The next level to watch on the upside is the January 14 high off $67.16. There’s more significant resistance at the 200-day moving average at $70.08.
Research in Motion trades at 13X the fiscal 2011 (February) consensus EPS estimate of $5.05.
Leap Wireless (LEAP, $15.40) shares are up more than 16% this week after The WSJ reported the company hired Goldman Sachs to explore a possible sale.
Potential buyers include MetroPCS, AT&T and Verizon Wireless.
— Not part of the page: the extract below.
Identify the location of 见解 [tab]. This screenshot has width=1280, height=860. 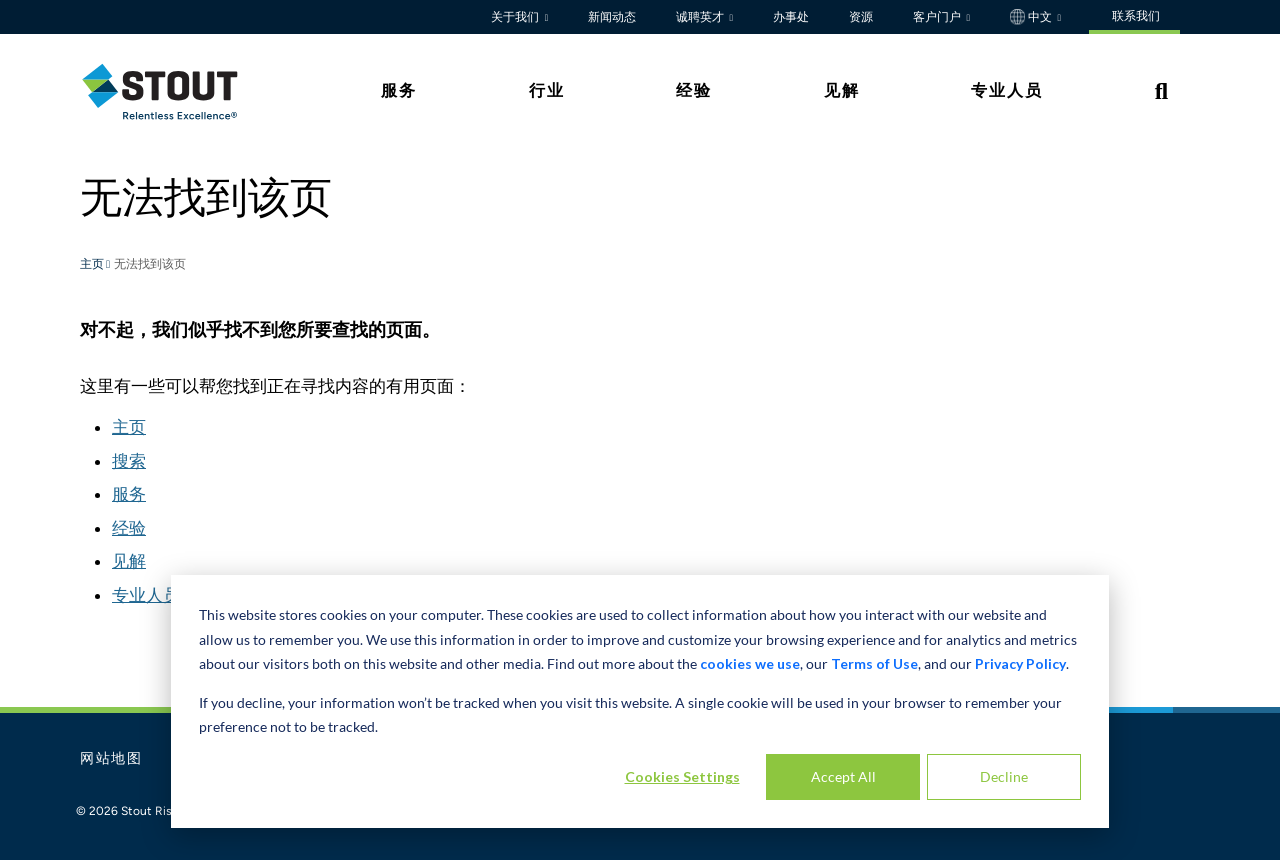 (842, 90).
However, some have speculated that even if a buyout did happen any deal premium could be small, especially given the recent rally in the shares.
Riverbed Technology (RVBD, $22.64) reported Q4 EPS of 21 cents, three cents above the consensus estimate, on revenue of $112.9 million (+22.4% y/y), vs. the consensus of $106.5 million.
For Q1, the company sees revenue of $106 million to $109 million (the consensus is $104.8 million) and EPS of 17 cents to 18 cents (the consensus is 17 cents).
Riverbed shares are off more than 4% this morning as guidance didn’t come in well above expectations.
Shares of Amazon.com (AMZN, $118.87) finished down 5.2% after trading as low as $113.82 intraday on news that the company pulled all Macmillan e-books from its online store because of a dispute over pricing.
While Amazon lists mostly all of its digital books for $9.99, Macmillan’s new pricing plan starts at $12.99 and goes up to $14.99. It is scheduled to go into effect in March. Other publishers may follow Macmillan’s lead.
Amazon was able to quickly build its Kindle business by offering cheap e-books. The concern is that higher book prices and new competition from the likes of Apple will squash Amazon’s hold on the e-book market.